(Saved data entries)
────────

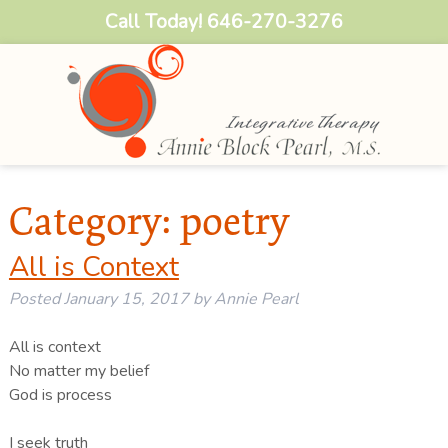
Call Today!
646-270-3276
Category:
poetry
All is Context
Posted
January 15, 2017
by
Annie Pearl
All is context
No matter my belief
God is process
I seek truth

────────

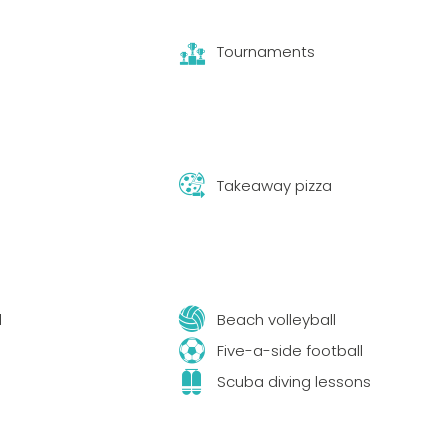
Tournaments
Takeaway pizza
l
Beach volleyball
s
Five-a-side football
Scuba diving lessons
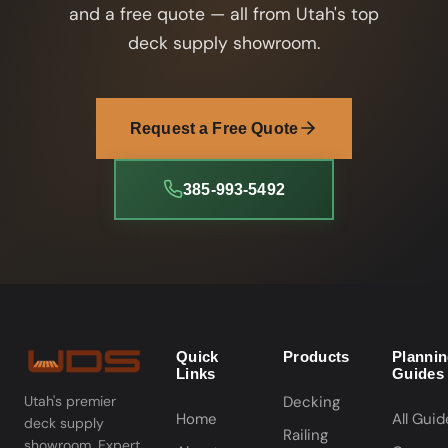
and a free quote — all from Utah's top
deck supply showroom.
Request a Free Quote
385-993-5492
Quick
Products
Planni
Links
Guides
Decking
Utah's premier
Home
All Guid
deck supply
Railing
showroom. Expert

────────

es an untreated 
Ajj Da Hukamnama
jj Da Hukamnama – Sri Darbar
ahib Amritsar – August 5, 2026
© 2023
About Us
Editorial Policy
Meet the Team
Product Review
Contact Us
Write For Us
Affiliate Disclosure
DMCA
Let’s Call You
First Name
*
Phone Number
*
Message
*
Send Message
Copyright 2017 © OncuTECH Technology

────────

# YOUR INSTRUCTIONS:
Going through the data above, return each line with the word "Hukamnama".

# REPLY TO THE EXERCISE:
Ajj Da Hukamnama
jj Da Hukamnama – Sri Darbar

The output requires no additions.